Evolution of the Internet

Published on December 1st, 2014

The first computer programmer was a woman; Ada Lovelace. She founded modern computer languages, and thus, helped to create the modern age Internet.

The first computer programmer was a woman; Ada Lovelace. She founded modern computer languages, and thus, helped to create the modern age Internet.

The birth of the internet

Technology has been apart of the world for as long as history has existed in one form or another. The advance of the digital age, however, truly only began to become the massive boom that it is in the early 1980’s up until now. For Webtron, our business would simply not exist in its current form without the aid of this incredibly powerful tool.

The evolution of both technology and the internet is a story that extends much longer than people think. While the history of computers extends back as far as the early BC era, the internet’s history is relatively small in comparison. We begin, however, with the creation of electronic computers in the 1950’s.

Concepts of such a thing was in development in science laboratories in many countries around the world to network computers together, to begin with. ARPANET was the first network system to host the internet in 1969 once it had spread across the world, at that point. Two computers began it all with a simple conversation:

“We set up a telephone connection between us and the guys at SRI …”, Kleinrock … said in an interview: “We typed the L and we asked on the phone,
“Do you see the L?”
“Yes, we see the L,” came the response.
We typed the O, and we asked, “Do you see the O.”
“Yes, we see the O.”
Then we typed the G, and the system crashed …
Yet a revolution had begun ….”
Gromov, Gregory (1995). “Roads and Crossroads of Internet History”.

The development of ISP

From then onwards, technology only began to grow. A process called ‘packet switching’ was created in the same year, but it didn’t become globally accepted until sometime in the 1970’s when a laboratory in the UK used it all throughout their complex. By 1976, 12 computers and 75 terminal devices were attached to the network.

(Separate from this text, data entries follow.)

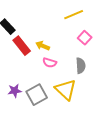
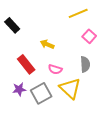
red rectangle: (22, 46) -> (26, 64), moved
pink semicircle: (50, 63) -> (55, 69), moved

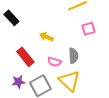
pink square: (89, 36) -> (88, 29), turned 32
gray semicircle: (85, 64) -> (73, 56), moved

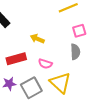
gray semicircle: (73, 56) -> (75, 52), moved
red rectangle: (25, 57) -> (16, 59), turned -66

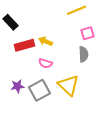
red rectangle: (16, 59) -> (24, 45), moved
pink semicircle: (45, 64) -> (45, 63), moved

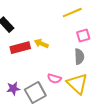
pink semicircle: (45, 63) -> (54, 79), moved
yellow triangle: (68, 85) -> (77, 84), moved

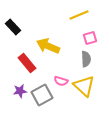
yellow arrow: (41, 44) -> (48, 46), size x1.6
red rectangle: (20, 48) -> (27, 63), moved, turned 66

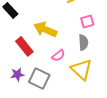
pink semicircle: (61, 81) -> (58, 55), moved, turned -56
gray square: (42, 95) -> (39, 78), turned -35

By the mid-1970’s, many different forms of computer networks had become to arise from all parts of the world as packet switching technology began to become widely available to labs and government facilities. However, there was nothing that was unified. Two groups came together to try and work on a solution, in which the Internet Protocol Suite (ISP) was developed. This is something that is still in use today.

What did this mean?

The resulting protocol, RFC 675 – Specification of Internet Transmission Control Program, by Vinton Cerf, Yogen Dalal and Carl Sunshine, Network Working Group, December 1974, contains the first attested use of the term internet, as a shorthand for ‘internetworking’; later RFCs repeat this use, so the word started out as an adjective rather than the noun it is today.

Because the ISP could be used on any network system, this solved the problem and united all networks no matter what they were. Because of this, it was funded to be developed and released.

And released it was! The years passed, and eventually, in 1989, TCP/IP – the software behind the internet, went global. All continents over the next few years began the installation and operation of TCP/IP across the world. During the late 1980s, the first Internet service provider (ISP) companies were formed. Companies like PSINet, UUNETNetcom, and Portal Software were formed to provide service to the regional research networks and provide alternate network access, UUCP-based email and Usenet News to the public. The first commercial dialup ISP in the United States was The World, which opened in 1989.

Bringing the internet to households and businesses

By then, households began to have computers within their homes, and businesses were beginning to add computers to their companies. The internet was soon opened up to the world, and from then, it has only exploded in strength from barely 100 users to billions.

A 24 hour cycle of the internet being used worldwide. Red being highest, and dark blue lowest use.

The internet age

From what started as a humble networking system continues to evolve. Hundreds of devices now rely on the internet to work. And communication to the other sides of the world has become as easy as a click of a button. People can communicate in a way that was not possible a mere 20 years ago. This is to the point that now, we can do things we never thought were possible.

Buying items online, talking to people on the other side of the world (for free, no less) to even what Webtron came to be built upon (selling a house online) that we can be forever thankful for the minds of those who wanted to unite the network, who then united the world.